_WHAT IS NEEDED_
Give back all of the data exactly. Leave nothing out.

[Stored data entries]
►

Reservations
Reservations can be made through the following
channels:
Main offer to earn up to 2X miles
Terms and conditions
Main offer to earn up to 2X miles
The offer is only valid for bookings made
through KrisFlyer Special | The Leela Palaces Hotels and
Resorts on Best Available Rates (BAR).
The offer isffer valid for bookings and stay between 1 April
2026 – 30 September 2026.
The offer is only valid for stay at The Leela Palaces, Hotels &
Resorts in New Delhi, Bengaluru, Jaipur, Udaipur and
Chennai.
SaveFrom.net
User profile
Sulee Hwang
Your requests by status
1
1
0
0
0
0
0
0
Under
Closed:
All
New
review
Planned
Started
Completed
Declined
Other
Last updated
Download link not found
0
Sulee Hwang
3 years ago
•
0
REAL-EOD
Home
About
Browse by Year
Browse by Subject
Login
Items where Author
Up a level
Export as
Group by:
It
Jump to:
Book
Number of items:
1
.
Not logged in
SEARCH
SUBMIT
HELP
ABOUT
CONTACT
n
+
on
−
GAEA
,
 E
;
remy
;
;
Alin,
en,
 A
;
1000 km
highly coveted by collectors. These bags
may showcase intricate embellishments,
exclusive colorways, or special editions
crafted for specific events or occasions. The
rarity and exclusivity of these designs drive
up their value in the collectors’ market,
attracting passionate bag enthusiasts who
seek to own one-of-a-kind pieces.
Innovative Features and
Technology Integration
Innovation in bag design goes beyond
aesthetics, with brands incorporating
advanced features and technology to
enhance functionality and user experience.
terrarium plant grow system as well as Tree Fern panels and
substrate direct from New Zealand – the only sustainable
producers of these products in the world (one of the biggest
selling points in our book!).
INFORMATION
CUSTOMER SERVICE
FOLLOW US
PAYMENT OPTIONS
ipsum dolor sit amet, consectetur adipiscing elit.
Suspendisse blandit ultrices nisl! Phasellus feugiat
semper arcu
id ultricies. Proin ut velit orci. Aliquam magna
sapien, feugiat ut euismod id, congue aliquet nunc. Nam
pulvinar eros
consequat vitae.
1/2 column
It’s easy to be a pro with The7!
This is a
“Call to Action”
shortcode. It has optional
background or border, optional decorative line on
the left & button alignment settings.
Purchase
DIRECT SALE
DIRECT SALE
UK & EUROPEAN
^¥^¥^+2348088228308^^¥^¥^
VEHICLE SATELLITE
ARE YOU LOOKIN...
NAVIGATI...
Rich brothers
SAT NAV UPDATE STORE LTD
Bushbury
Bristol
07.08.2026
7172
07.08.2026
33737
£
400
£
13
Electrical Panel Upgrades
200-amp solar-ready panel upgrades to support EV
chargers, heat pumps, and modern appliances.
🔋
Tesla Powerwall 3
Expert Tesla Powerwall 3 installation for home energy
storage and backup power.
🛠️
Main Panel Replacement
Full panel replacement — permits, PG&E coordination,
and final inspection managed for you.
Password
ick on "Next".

◄

_FINISHED EXERCISE_
Reservations
Reservations can be made through the following
channels:
Main offer to earn up to 2X miles
Terms and conditions
Main offer to earn up to 2X miles
The offer is only valid for bookings made
through KrisFlyer Special | The Leela Palaces Hotels and
Resorts on Best Available Rates (BAR).
The offer isffer valid for bookings and stay between 1 April
2026 – 30 September 2026.
The offer is only valid for stay at The Leela Palaces, Hotels &
Resorts in New Delhi, Bengaluru, Jaipur, Udaipur and
Chennai.
SaveFrom.net
User profile
Sulee Hwang
Your requests by status
1
1
0
0
0
0
0
0
Under
Closed:
All
New
review
Planned
Started
Completed
Declined
Other
Last updated
Download link not found
0
Sulee Hwang
3 years ago
•
0
REAL-EOD
Home
About
Browse by Year
Browse by Subject
Login
Items where Author
Up a level
Export as
Group by:
It
Jump to:
Book
Number of items:
1
.
Not logged in
SEARCH
SUBMIT
HELP
ABOUT
CONTACT
n
+
on
−
GAEA
,
 E
;
remy
;
;
Alin,
en,
 A
;
1000 km
highly coveted by collectors. These bags
may showcase intricate embellishments,
exclusive colorways, or special editions
crafted for specific events or occasions. The
rarity and exclusivity of these designs drive
up their value in the collectors’ market,
attracting passionate bag enthusiasts who
seek to own one-of-a-kind pieces.
Innovative Features and
Technology Integration
Innovation in bag design goes beyond
aesthetics, with brands incorporating
advanced features and technology to
enhance functionality and user experience.
terrarium plant grow system as well as Tree Fern panels and
substrate direct from New Zealand – the only sustainable
producers of these products in the world (one of the biggest
selling points in our book!).
INFORMATION
CUSTOMER SERVICE
FOLLOW US
PAYMENT OPTIONS
ipsum dolor sit amet, consectetur adipiscing elit.
Suspendisse blandit ultrices nisl! Phasellus feugiat
semper arcu
id ultricies. Proin ut velit orci. Aliquam magna
sapien, feugiat ut euismod id, congue aliquet nunc. Nam
pulvinar eros
consequat vitae.
1/2 column
It’s easy to be a pro with The7!
This is a
“Call to Action”
shortcode. It has optional
background or border, optional decorative line on
the left & button alignment settings.
Purchase
DIRECT SALE
DIRECT SALE
UK & EUROPEAN
^¥^¥^+2348088228308^^¥^¥^
VEHICLE SATELLITE
ARE YOU LOOKIN...
NAVIGATI...
Rich brothers
SAT NAV UPDATE STORE LTD
Bushbury
Bristol
07.08.2026
7172
07.08.2026
33737
£
400
£
13
Electrical Panel Upgrades
200-amp solar-ready panel upgrades to support EV
chargers, heat pumps, and modern appliances.
🔋
Tesla Powerwall 3
Expert Tesla Powerwall 3 installation for home energy
storage and backup power.
🛠️
Main Panel Replacement
Full panel replacement — permits, PG&E coordination,
and final inspection managed for you.
Password
ick on "Next".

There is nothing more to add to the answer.